Databricks Community

KrzysztofPrzyso · ‎04-25-2024

Hi,
As a formal requirement in my project I need to keep original, raw (mainly CSVs and XMLs) files on the lake. Later on they are being ingested into Delta format backed medallion stages, bronze, silver, gold etc.

From the audit, operations and discovery point of view it would make sense to expose these files to be consumed (view only) using SQL.

As my system is batch only, the raw files are in stored in hive like folders: `/data_feed/batch_id=<batch_id_value>/`

Partition schema discovery is supported as per this document: read_files table-valued function - Azure Databricks - Databricks SQL | Microsoft Learn

I have created the view as follows:

CSV

create view catalog.schema.view_csv_name
as
select *, _metadata.* from read_files( 'abfss://container@storageaccount.dfs.core.windows.net/provider_name/feed_name/', format => 'csv', multiLine => true, pathGlobfilter => "*.csv");

XML

create view catalog.schema.view_xml_name
as
select *,  _metadata.* from read_files( 'abfss://container@storageaccount.dfs.core.windows.net/provider_name/feed_name/', rowTag => "tag:tag_name" );

Both of the above are working, but there is a performance issues. All using the serveless SQL warehouse.
The batch_id partition is correctly discovered and shown as column in the query result.

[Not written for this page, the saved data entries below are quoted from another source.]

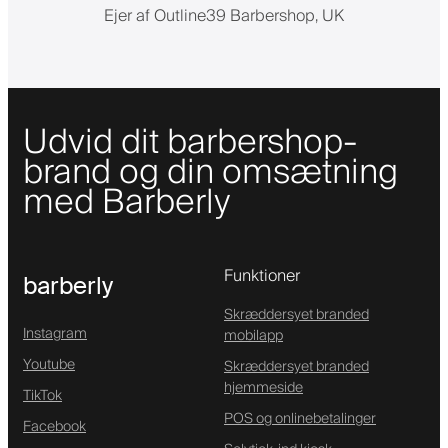
Ejer af Outline39 Barbershop, UK
Udvid dit barbershop-
brand og din omsætning
med Barberly
Funktioner
barberly
Skræddersyet branded
Instagram
mobilapp
Youtube
Skræddersyet branded
hjemmeside
TikTok
POS og onlinebetalinger
Facebook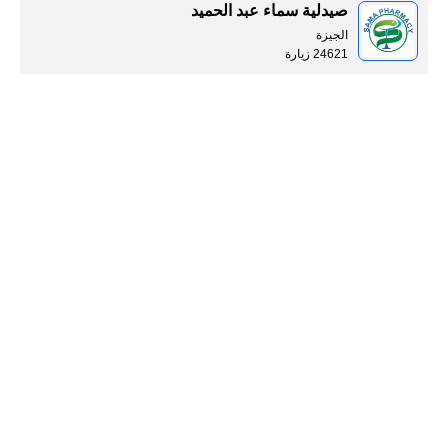
صيدلية سماء عبد الحميد
الجيزة
24621 زيارة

1. When creating a view, ALL folders (potentially terabytes of data) is being scanned. So, each change on deployment is taking a long time.

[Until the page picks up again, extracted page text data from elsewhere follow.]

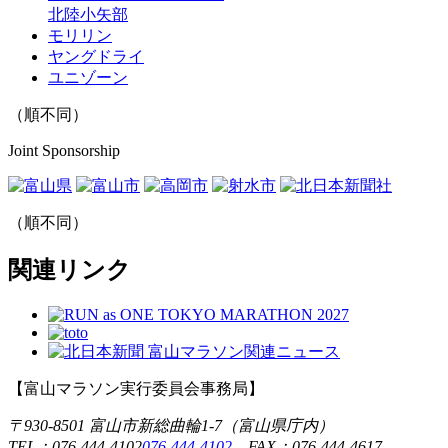
北陸小矢部
モリリン
ヤングドライ
ユニゾーン
（順不同）
Joint Sponsorship
（順不同）
関連リンク
【富山マラソン実行委員会事務局】
〒930-8501 富山市新総曲輪1-7（富山県庁内）
TEL：
076-444-4102
076-444-4102
FAX：076-444-4617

2. When querying the data using a typical scenario, retrieval data from a single folder the performance is not satisfactory. It seems that the typical spark PARTITION SKIPPING is NOT WORKING here. It seems that all the folders are being scanned.

select * from catalog.schema.view_csv_name
where batch_id = "eda7b3eb7011.2024-04-03T111458.255Z" ;

It works quite well when pointing directly to the folder

select * from read_files( 'abfss://container@storageaccount.dfs.core.windows.net/provider_name/feed_name/batch_id=iso_country.2024-04-03T111458.255Z/', format => 'csv', header => true );

but of course it is unpractical to expose each folder as a separate view.
On the other hand sometime it would be to much to ask each Analyst to always input all the settings.

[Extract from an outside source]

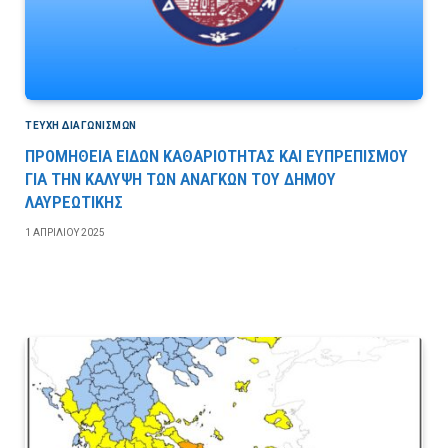
ΤΕΎΧΗ ΔΙΑΓΩΝΙΣΜΏΝ
ΠΡΟΜΗΘΕΙΑ ΕΙΔΩΝ ΚΑΘΑΡΙΟΤΗΤΑΣ ΚΑΙ ΕΥΠΡΕΠΙΣΜΟΥ
ΓΙΑ ΤΗΝ ΚΑΛΥΨΗ ΤΩΝ ΑΝΑΓΚΩΝ ΤΟΥ ΔΗΜΟΥ
ΛΑΥΡΕΩΤΙΚΗΣ
1 ΑΠΡΙΛΊΟΥ 2025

Please advise if I can make any changes to improve performance.

I have tried external tables, but currently XML is not supported there, and I really want to keep it read only.

@Hubert-Dudek Any thoughts?

KrzysztofPrzyso · ‎05-07-2024

Hi @Retired_mod ,
Many thanks for your answer.
I would like to focus on the main problems at hand here. Please note that we are not discussing external tables based on CSV / XML files nor delta tables just the 'read_files' functionality.

The main issue is the partition skipping when using read_files.

When reading the view, the partitions are discovered correctly, but NOT skipped.
This naturally leads to suboptimal perormance.
All the folders in the location of the read_files query is pointing to, are in the spark partition format: `/data_feed/batch_id=<batch_id_value>/` i.e.: `batch_id=eda7b3eb7011.2024-04-03T111458.255Z`

There is not much optimisation I can do on the query side, the following code is as simple as it gets:

select * from catalog.schema.view_csv_name
where batch_id = "eda7b3eb7011.2024-04-03T111458.255Z" ;

When looking at the query profile it seems that the process has stuck at the Optimizing query & pruning files.

I always cancel it after ~20 minutes.
Maybe it is a bug? Could you check with the product team if the partition skipping should be actually working here?

bobmclaren · ‎11-07-2024

I am having the same experience when utilizing read_files on a hive-partitioned datalake of text files on Azure. Oddly, the query profile reflects that the partition filters are being applied appropriately, and the total number of files/bytes read reflects that, but the "Optimizing query & pruning files" step jumps from milliseconds to minutes when using partition filters versus querying a subfolder directly, despite the fact that the file/byte count is the same.